O trabalho que está a ser desenvolvido não tem, para já, reconhecimento da Food and Drug Administration, entidade responsável por aprovar novos medicamentos e que não partilha da visão do envelhecimento como uma condição clínica. O que significa que as novas drogas que possam surgir nestas investigações mais facilmente serão aprovadas para tratar doenças do que o envelhecimento em si mesmo. Até lá chegam ao mercado soluções que deixam a comunidade médica pouco confortável, mesmo que algumas não precisem de validação pela FDA - como os suplementos que o próprio David Sinclair reconhece tomar. Outras foram mesmo proibidas pela entidade reguladora nos Estados Unidos, como a transfusão de plasma oriundo de pessoas mais jovens.

O facto é que o tema da imortalidade está hoje não só presente como é prioritário na vida de algumas das pessoas mais brilhantes e com mais dinheiro. O que poderá significar alguma coisa em termos de futuro. Em entrevista ao Quartz, Stephen Cave, especialista no tema da morte e da imortalidade e autor do livro Immortality: The Quest to Live Forever and How It Drives Civilization, e também diretor do Leverhulme Centre for the Future of Intelligence da Universidade de Cambridge, mostra que andamos desde que existimos como humanidade à volta destes temas. As perguntas são as mesmas, mas as respostas podem hoje ser diferentes - pelo menos é o que Sinclair e os seus pares esperam.

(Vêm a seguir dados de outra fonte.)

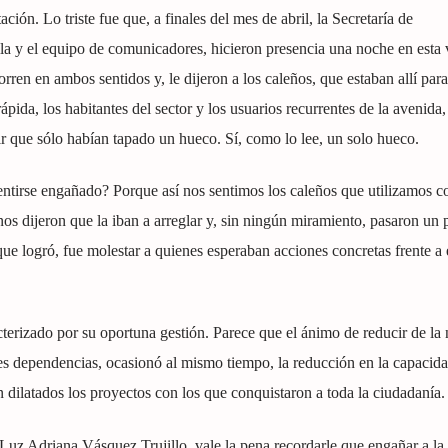
ión. Lo triste fue que, a finales del mes de abril, la Secretaría de
lla y el equipo de comunicadores, hicieron presencia una noche en esta v
ren en ambos sentidos y, le dijeron a los caleños, que estaban allí para
ápida, los habitantes del sector y los usuarios recurrentes de la avenida
rir que sólo habían tapado un hueco. Sí, como lo lee, un solo hueco.
ntirse engañado? Porque así nos sentimos los caleños que utilizamos c
nos dijeron que la iban a arreglar y, sin ningún miramiento, pasaron un 
e logró, fue molestar a quienes esperaban acciones concretas frente a 
acterizado por su oportuna gestión. Parece que el ánimo de reducir de la
ntes dependencias, ocasionó al mismo tiempo, la reducción en la capacid
en dilatados los proyectos con los que conquistaron a toda la ciudadanía.
, Luz Adriana Vásquez Trujillo, vale la pena recordarle que engañar a la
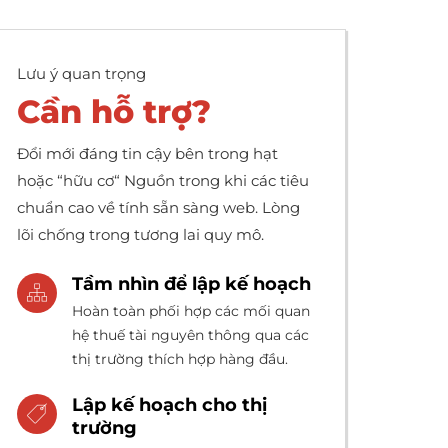
ợp kim 600 Ống
32
hép ống
Phụ kiện khuỷu tay ống thép
Ống khoan và cổ
Lưu ý quan trọng
khoan
58
ợp kim INCONEL
Ống Giảm Tốc – Đồng tâm và lệch
Cần hỗ trợ?
25 ống thép
tâm
Máy khoan hạng
nặng API 5DP
Đổi mới đáng tin cậy bên trong hạt
iken 690 Ống thép
uốn ống : thép cacbon, thép hợp
hoặc “hữu cơ“ Nguồn trong khi các tiêu
ợp kim
kim và thép không gỉ
Cổ khoan | Trơn tru &
chuẩn cao về tính sẵn sàng web. Lòng
xoắn ốc
lõi chống trong tương lai quy mô.
ợp kim INCONEL
18 ống thép
Ống vỏ H40 octg
Tầm nhìn để lập kế hoạch
Hoàn toàn phối hợp các mối quan
ợp kim niken 825
VỎ J55 & ỐNG
hệ thuế tài nguyên thông qua các
ng thép
thị trường thích hợp hàng đầu.
Ống vỏ K55
iken 800, 800H,
Lập kế hoạch cho thị
00Ống hợp kim HT
trường
Ống vỏ Q125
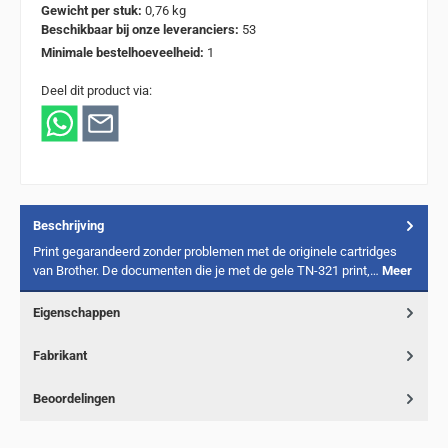
Gewicht per stuk:
0,76 kg
Beschikbaar bij onze leveranciers:
53
Minimale bestelhoeveelheid:
1
Deel dit product via:
Beschrijving
Print gegarandeerd zonder problemen met de originele cartridges
van Brother. De documenten die je met de gele TN-321 print,…
Meer
Eigenschappen
Fabrikant
Beoordelingen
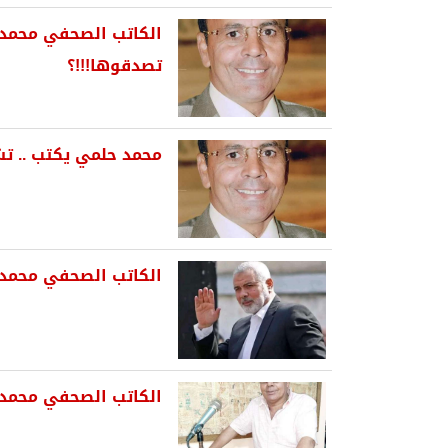
الكاتب الصحفي محمد ح
تصدقوها!!!؟
محمد حلمي يكتب .. تش
الكاتب الصحفي محمد 
الكاتب الصحفي محمد ح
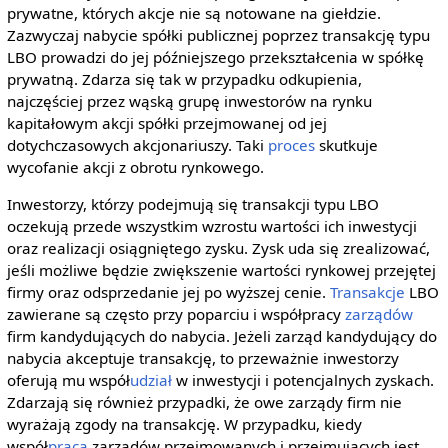
prywatne, których akcje nie są notowane na giełdzie.
Zazwyczaj nabycie spółki publicznej poprzez transakcję typu
LBO prowadzi do jej późniejszego przekształcenia w spółkę
prywatną. Zdarza się tak w przypadku odkupienia,
najczęściej przez wąską grupę inwestorów na rynku
kapitałowym akcji spółki przejmowanej od jej
dotychczasowych akcjonariuszy. Taki
proces
skutkuje
wycofanie akcji z obrotu rynkowego.
Inwestorzy, którzy podejmują się transakcji typu LBO
oczekują przede wszystkim wzrostu wartości ich inwestycji
oraz realizacji osiągniętego zysku. Zysk uda się zrealizować,
jeśli możliwe będzie zwiększenie wartości rynkowej przejętej
firmy oraz odsprzedanie jej po wyższej cenie.
Transakcje
LBO
zawierane są często przy poparciu i współpracy
zarządów
firm kandydujących do nabycia. Jeżeli zarząd kandydujący do
nabycia akceptuje transakcję, to przeważnie inwestorzy
oferują mu współ
udział
w inwestycji i potencjalnych zyskach.
Zdarzają się również przypadki, że owe zarządy firm nie
wyrażają zgody na transakcję. W przypadku, kiedy
współ
praca
zarządów przejmowanych i przejmujących jest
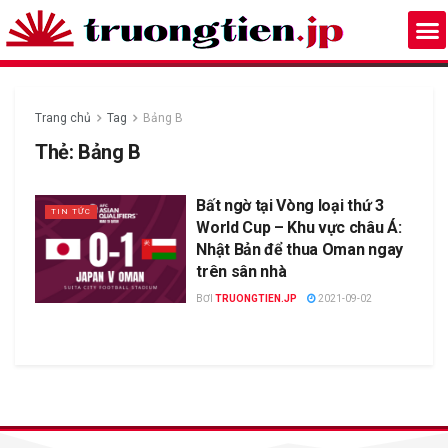
Trang chủ
Tag
Bảng B
Thẻ:
Bảng B
Bất ngờ tại Vòng loại thứ 3
TIN TỨC
World Cup – Khu vực châu Á:
Nhật Bản để thua Oman ngay
trên sân nhà
BƠI
TRUONGTIEN.JP
2021-09-02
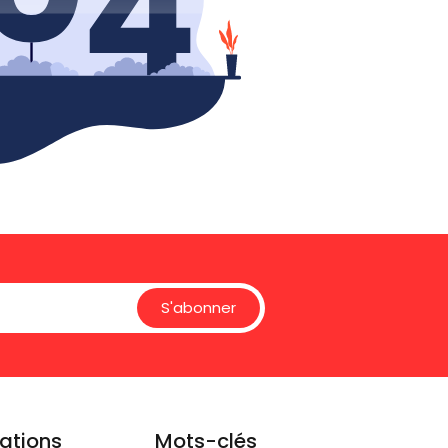
S'abonner
ations
Mots-clés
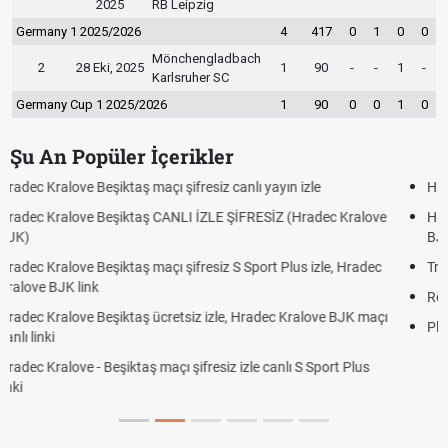
2025
RB Leipzig
Germany 1 2025/2026
4
417
0
1
0
0
Mönchengladbach
2
28 Eki, 2025
1
90
-
-
1
-
Karlsruher SC
Germany Cup 1 2025/2026
1
90
0
0
1
0
Şu An Popüler İçerikler
Hradec Kralove - Beşiktaş maçı şifresiz izle canlı tv100 linki
e
Hradec Kralove Beşiktaş maçı şifresiz tv100 izle, Hradec Kralove
BJK link
Trivela Nedir? Trivela Vuruşu Nasıl Yapılır?
Röveşata Nedir? Röveşata Vuruşu Nasıl Yapılır?
ı
Plonjon Nedir? Kalecilikte Plonjon Hareketi Nasıl Yapılır?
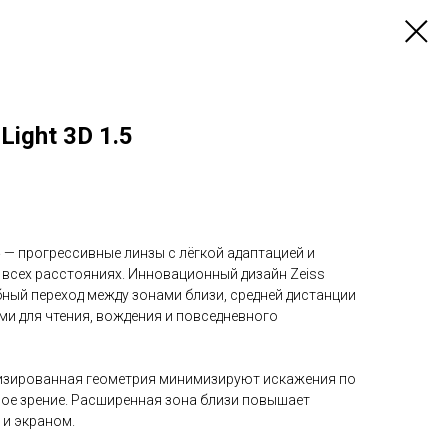
Light 3D 1.5
5
— прогрессивные линзы с лёгкой адаптацией и
 всех расстояниях. Инновационный дизайн Zeiss
обный переход между зонами близи, средней дистанции
ми для чтения, вождения и повседневного
мизированная геометрия минимизируют искажения по
ое зрение. Расширенная зона близи повышает
 и экраном.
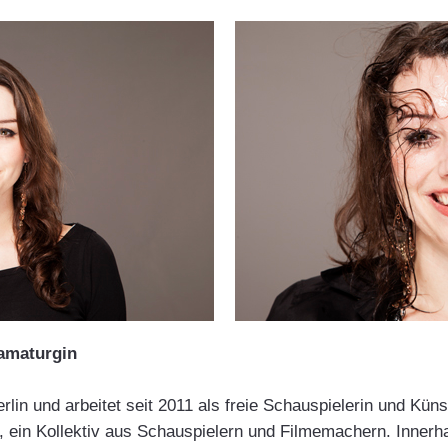
ramaturgin
erlin und arbeitet seit 2011 als freie Schauspielerin und Kün
, ein Kollektiv aus Schauspielern und Filmemachern. Innerha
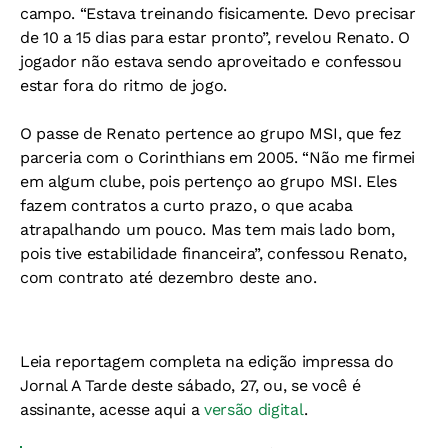
campo. “Estava treinando fisicamente. Devo precisar
de 10 a 15 dias para estar pronto”, revelou Renato. O
jogador não estava sendo aproveitado e confessou
estar fora do ritmo de jogo.
O passe de Renato pertence ao grupo MSI, que fez
parceria com o Corinthians em 2005. “Não me firmei
em algum clube, pois pertenço ao grupo MSI. Eles
fazem contratos a curto prazo, o que acaba
atrapalhando um pouco. Mas tem mais lado bom,
pois tive estabilidade financeira”, confessou Renato,
com contrato até dezembro deste ano.
Leia reportagem completa na edição impressa do
Jornal A Tarde deste sábado, 27, ou, se você é
assinante, acesse aqui a
versão digital
.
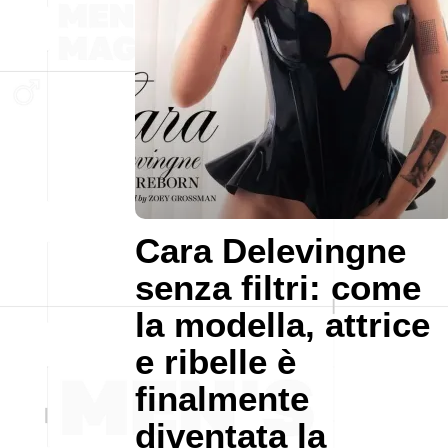
Cara Delevingne
senza filtri: come
la modella, attrice
e ribelle è
finalmente
diventata la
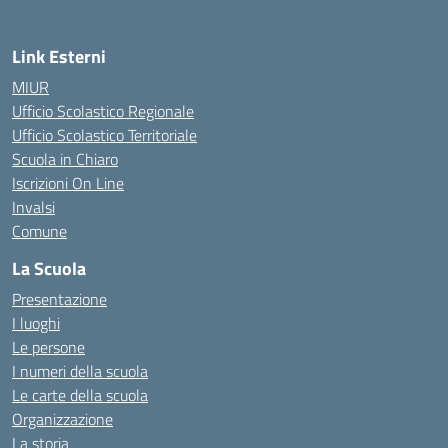
Link Esterni
MIUR
Ufficio Scolastico Regionale
Ufficio Scolastico Territoriale
Scuola in Chiaro
Iscrizioni On Line
Invalsi
Comune
La Scuola
Presentazione
I luoghi
Le persone
I numeri della scuola
Le carte della scuola
Organizzazione
La storia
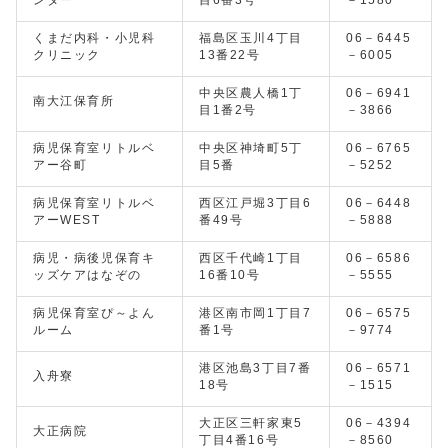
ンター
目6番3号
－1580
くまだ内科・小児科
福島区玉川4丁目
06－6445
クリニック
13番22号
－6005
中央区農人橋1丁
06－6941
南大江保育所
目1番2号
－3866
病児保育室リトルベ
中央区神埼町5丁
06－6765
アー谷町
目5番
－5252
病児保育室リトルベ
西区江戸堀3丁目6
06－6448
アーWEST
番49号
－5888
病児・病後児保育キ
西区千代崎1丁目
06－6586
ッズケアはなぞの
16番10号
－5555
病児保育室ぴ～よん
港区南市岡1丁目7
06－6575
ルーム
番1号
－9774
港区池島3丁目7番
06－6571
入舟寮
18号
－1515
大正区三軒家東5
06－4394
大正病院
丁目4番16号
－8560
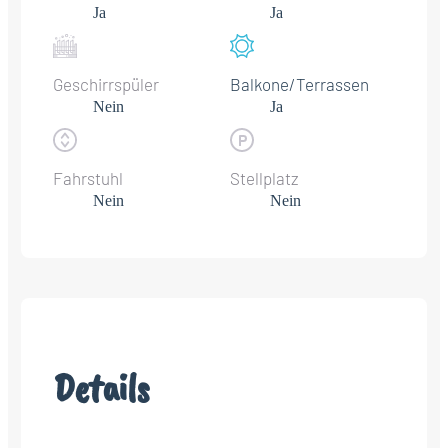
Ja
Ja
Geschirrspüler
Balkone/Terrassen
Nein
Ja
Fahrstuhl
Stellplatz
Nein
Nein
Details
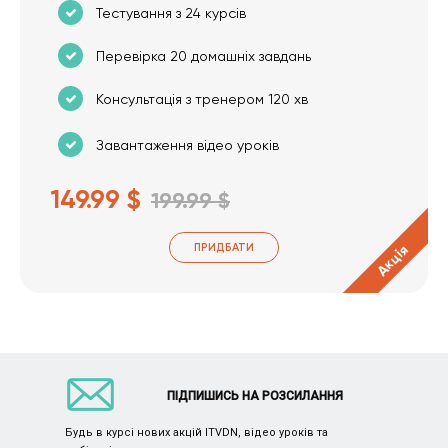
Тестування з 24 курсів
Перевірка 20 домашніх завдань
Консультація з тренером 120 хв
Завантаження відео уроків
149.99 $
199.99 $
ПРИДБАТИ
Акція
ПІДПИШИСЬ НА РОЗСИЛАННЯ
Будь в курсі нових акцій ITVDN, відео уроків та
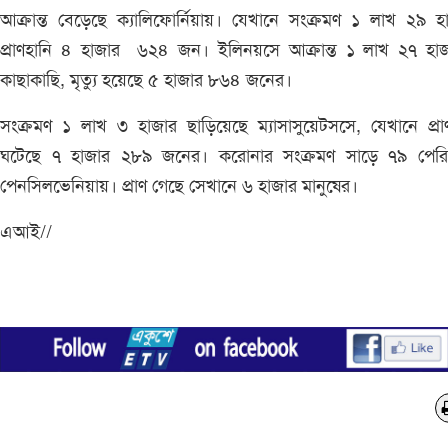
আক্রান্ত বেড়েছে ক্যালিফোর্নিয়ায়। যেখানে সংক্রমণ ১ লাখ ২৯ হ
প্রাণহানি ৪ হাজার ৬২৪ জন। ইলিনয়সে আক্রান্ত ১ লাখ ২৭ হাজ
কাছাকাছি, মৃত্যু হয়েছে ৫ হাজার ৮৬৪ জনের।
সংক্রমণ ১ লাখ ৩ হাজার ছাড়িয়েছে ম্যাসাসুয়েটসসে, যেখানে প্রা
ঘটেছে ৭ হাজার ২৮৯ জনের। করোনার সংক্রমণ সাড়ে ৭৯ পেরি
পেনসিলভেনিয়ায়। প্রাণ গেছে সেখানে ৬ হাজার মানুষের।
এআই//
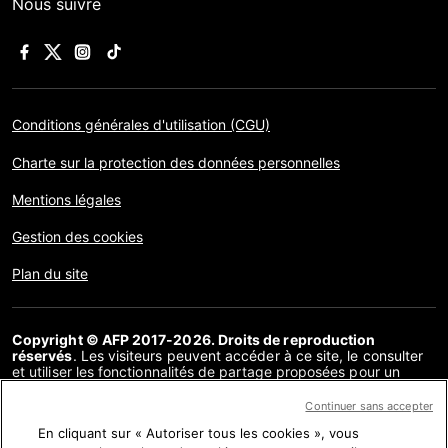
Nous suivre
Conditions générales d'utilisation (CGU)
Charte sur la protection des données personnelles
Mentions légales
Gestion des cookies
Plan du site
Copyright © AFP 2017-2026. Droits de reproduction
réservés
. Les visiteurs peuvent accéder à ce site, le consulter
et utiliser les fonctionnalités de partage proposées pour un
usage personnel. Sous cette seule réserve, toute reproduction,
communication au public, distribution de tout ou partie du
Continuer sans accepter
contenu de ce site, par quelque moyen et à quelque fin que ce
En cliquant sur « Autoriser tous les cookies », vous
soit, sans licence spécifique signée avec l’AFP, est interdite. Les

Relata a reportagem da OneZero que na entrada do laboratório da Life Biosciences está uma fotografia do primeiro voo dos irmãos Wright, na Carolina do Norte, em 1903. Está lá para lembrar a analogia entre a possibilidade de os humanos conseguirem voar e a possibilidade estender a longevidade humana. Também aqui, o tempo o dirá.